L'histoire :
Naïm est un petit garçon kenyan de onze ans. Il vit avec sa tantine, une femme douce et chaleureuse, et Hassan, son grande frère qui passe ses journées à prier et à étudier le Coran. Ce dernier ne voit pas vraiment d'un très bon œil l'absentéisme croissant du cadet à la madrass, l'école religieuse du coin. Régulièrement, Hassan court après Naïm dans toute la ville afin de l'y emmener... en vain, car le garçonnet est rapide et très agile. Il passe ses journées, non pas à s'instruire, mais à chercher du quat, une herbe locale, qu'un homme très âgé consomme à l'intérieur de ses cigarettes pour se détendre et oublier ses vieilles douleurs. Surnommé « le Nacuda », le vieillard apprécie la compagnie de Naïm. Il lui raconte souvent des moments de sa vie, comme la fois où il a quitté le village pour devenir un marin. En ville, Naïm observe les touristes et s'amuse avec ses amis de la naïveté de certains. Parfois, il tombe aussi sur des étrangers sympathiques qui paient leur tournée. Le petit garçon s'étonne toutefois de différences notables, comme celles des femmes de son pays, qui doivent attendre d'être mariées pour fréquenter un homme, au contraire des européennes...
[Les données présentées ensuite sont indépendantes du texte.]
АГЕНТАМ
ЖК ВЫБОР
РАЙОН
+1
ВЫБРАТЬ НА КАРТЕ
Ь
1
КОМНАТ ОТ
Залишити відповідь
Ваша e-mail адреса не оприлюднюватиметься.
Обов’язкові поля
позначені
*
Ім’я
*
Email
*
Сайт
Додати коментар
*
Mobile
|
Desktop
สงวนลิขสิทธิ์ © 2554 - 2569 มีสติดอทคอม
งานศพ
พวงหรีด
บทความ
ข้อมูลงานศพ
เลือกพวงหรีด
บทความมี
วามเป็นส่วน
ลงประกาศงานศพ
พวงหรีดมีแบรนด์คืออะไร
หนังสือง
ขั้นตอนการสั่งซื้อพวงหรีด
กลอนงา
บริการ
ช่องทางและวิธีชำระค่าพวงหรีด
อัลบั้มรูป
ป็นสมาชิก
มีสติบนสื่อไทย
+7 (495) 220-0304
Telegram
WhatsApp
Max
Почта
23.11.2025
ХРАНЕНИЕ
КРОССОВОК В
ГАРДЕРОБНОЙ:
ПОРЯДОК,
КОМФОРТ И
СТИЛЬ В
Ce qu'on en pense sur la planète BD :
De La ligne de fuite jusqu'à Kililana Song, Benjamin Flao invite inéxorablement le lecteur à voyager. Cet habitué des carnets d'illustration s'est détaché de Christophe Dabitch, le scénariste avec qui il a travaillé jusqu'ici, pour se lancer dans un diptyque en solo. Grand amateur de périples autour du monde, il a digéré les rencontres et les histoires dont ses rencontres l'ont enrichi. Sur ce premier album, on suit plusieurs personnages. Le premier d'entre eux est Naïm, un petit garçon de 11 ans qui n'a que faire de l'école et la religion. En ville, où il erre toute la journée, il croise d'autres protagonistes, comme le Nacuda ou des touristes issus du vieux continent. Par l'intermédiaire de ces derniers, Flao évoque le phénomène grandissant du néo-colonialisme : de riches voyageurs européens acquièrent de sublimes propriétés au milieu d'une population paupérisée. Ce récit chorale est un véritable appel au voyage. Le rythme lancinant de la lecture nous immerge de plus en plus profondément dans une atmosphère atypique. Le dessinateur a toujours été brillant sur ses compositions. Sur Kililana Song, il a encore gagné en lisibilité et fait de ses superbes illustrations une véritable bande dessinée s'appuyant sur une belle fluidité de narration. De sublimes doubles pages laissent une large place à la poésie. Ne refusez pas cette délicate invitation, d'une justesse rare et synonyme d'un petit moment de bonheur. Plus qu'une lecture, un accomplissement.